Aachen. Sommerzeit gleich Ferienzeit. Doch was für die Einen Erholung und pure Entspannung bedeutet, heißt für die Anderen Arbeiten unter Hochdruck. Lutz Vierthaler, Leiter des Aachener Tierheims, sieht der heißen Jahreszeit aus Erfahrung mit besorgtem Gefühl entgegen.

„Auch wenn man mittlerweile ganzjährig in Urlaub fährt, so merken wir im Sommer doch leider einen enormen Zulauf an Tieren.“ Dann hält Vierthaler kurz inne und ergänzt mit entrüsteter Stimme: „Wir leben in so einem kultivierten Land mit viel Kultur und top Wirtschaft, und dann gibt es trotzdem Menschen, die aus Freude am Reisen Tiere aussetzen.“

Um ein Drittel steigt der Zulauf im Tierheim in diesem Quartal an. Und so appellieren Vierthaler und sein Team an alle Besitzer, ihre Tiere nicht auszusetzen, sondern abzugeben. Denn so kennt man das Tier, sein Verhalten und eventuelle Krankheiten.

43 Hunde, 90 Katzen und 37 Kleintiere suchen derzeit im Tierheim ein neues Zuhause, dazu zählen auch die sogenannten „Notfelle“. Das sind Tiere, die alt, krank sind oder eine besondere Geschichte haben und nach einem Zuhause Ausschau halten. Auch das Projekt „Graue Schnauzen“ versucht, Hunde auf ihre alten Tage in gute Hände zu vermitteln. Pro Jahr werden im Tierheim zwischen 2800 und 3000 Tiere aufgenommen, um die sich die 16 Festangestellten mit viel Liebe kümmern. Gut 700.000 Euro werden im Jahr benötigt, um eine perfekte Versorgung und die Bezahlung der Mitarbeiter zu garantieren, was deutlich macht, dass Spenden immer benötigt werden. An Ehrenamtlern gibt es weiterhin Bedarf, wie an Tierpatenschaften und Sachspenden, wie etwa Decken oder Laken.

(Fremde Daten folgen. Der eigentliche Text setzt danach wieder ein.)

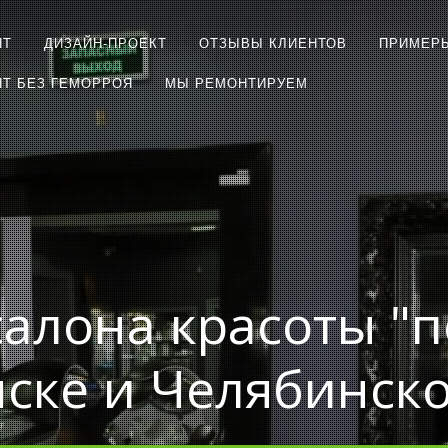
НТ
ДИЗАЙН-ПРОЕКТ
ОТЗЫВЫ КЛИЕНТОВ
ПРИМЕР
Т БЕЗ ГЕМОРРОЯ
МЫ РЕМОНТИРУЕМ
салона красоты "п
ске и Челябинск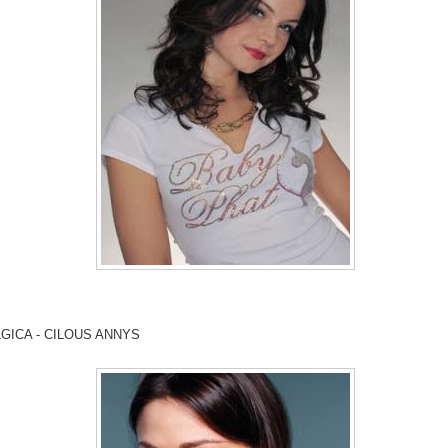
GICA - CILOUS ANNYS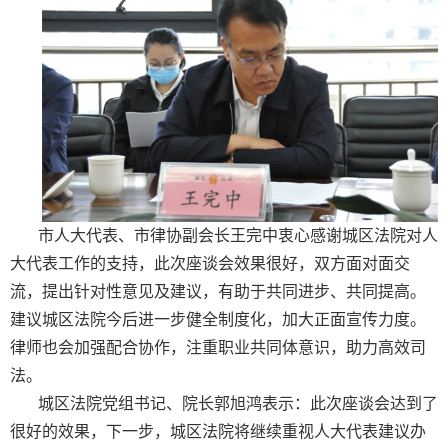
市人大代表、市律协副会长王完中衷心感谢城区法院对人
大代表工作的支持，此次座谈会效果很好，双方面对面交
流，提出针对性意见及建议，有助于共同进步、共同提高。
建议城区法院今后进一步健全制度化，加大正面宣传力度。
律师也会加强配合协作，注重职业共同体意识，助力高效司
法。
城区法院党组书记、院长郭旭鸿表示：此次座谈会达到了
很好的效果，下一步，城区法院将继续重视人大代表建议办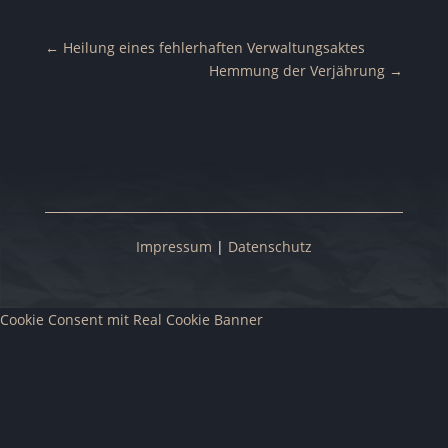
←
Heilung eines fehlerhaften Verwaltungsaktes
Hemmung der Verjährung
→
Impressum
|
Datenschutz
Cookie Consent mit Real Cookie Banner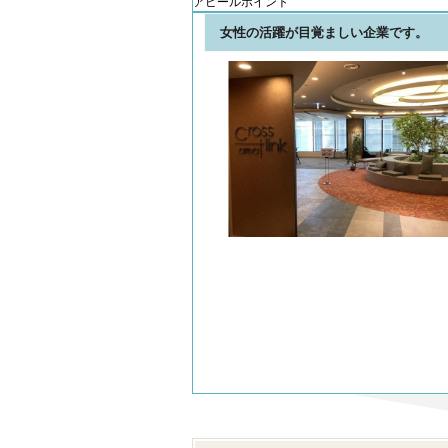
アピールポイント
女性の活躍が目覚ましい企業です。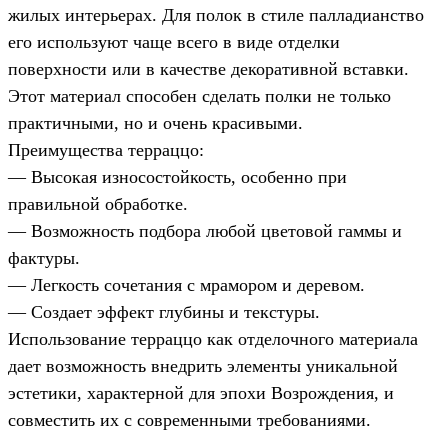
жилых интерьерах. Для полок в стиле палладианство
его используют чаще всего в виде отделки
поверхности или в качестве декоративной вставки.
Этот материал способен сделать полки не только
практичными, но и очень красивыми.
Преимущества терраццо:
— Высокая износостойкость, особенно при
правильной обработке.
— Возможность подбора любой цветовой гаммы и
фактуры.
— Легкость сочетания с мрамором и деревом.
— Создает эффект глубины и текстуры.
Использование терраццо как отделочного материала
дает возможность внедрить элементы уникальной
эстетики, характерной для эпохи Возрождения, и
совместить их с современными требованиями.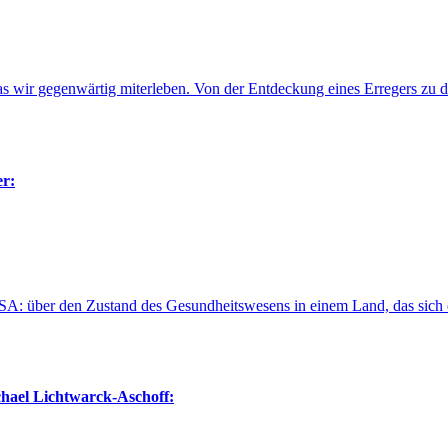
as wir gegenwärtig miterleben. Von der Entdeckung eines Erregers z
r:
 über den Zustand des Gesundheitswesens in einem Land, das sich es s
hael Lichtwarck-Aschoff: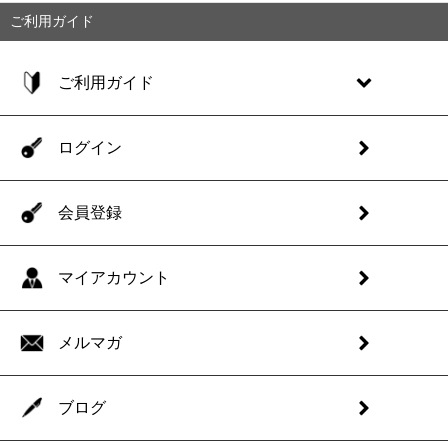
ご利用ガイド
ご利用ガイド
ログイン
会員登録
マイアカウント
メルマガ
ブログ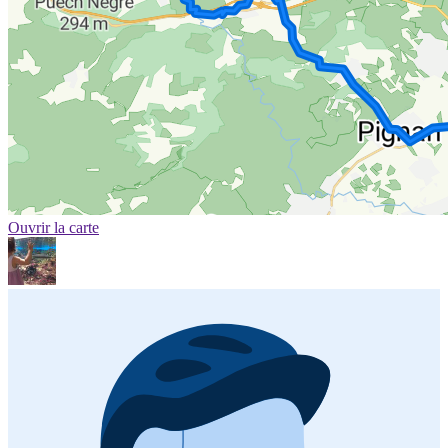
Ouvrir la carte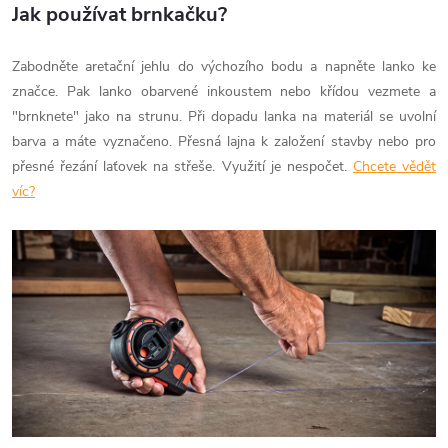
Jak používat brnkačku?
Zabodněte aretační jehlu do výchozího bodu a napněte lanko ke
značce. Pak lanko obarvené inkoustem nebo křídou vezmete a
"brnknete" jako na strunu. Při dopadu lanka na materiál se uvolní
barva a máte vyznačeno. Přesná lajna k založení stavby nebo pro
přesné řezání laťovek na střeše. Využití je nespočet.
Chcete vědět
víc?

Aktuell gibt es einen Notfall: 38 Rassekatzen aus einer Privatzucht wurden beschlagnahmt und hoffen nun – nach dem Verfahren – auf ein neues Zuhause. Allerdings sind die schnurrenden Vierbeiner mit Katzen-Aids infiziert, einer Krankheit, die für den Menschen weder gefährlich noch auf ihn übertragbar ist, was aber bedeutet, dass die Katzen nur alleine vermittelt werden können.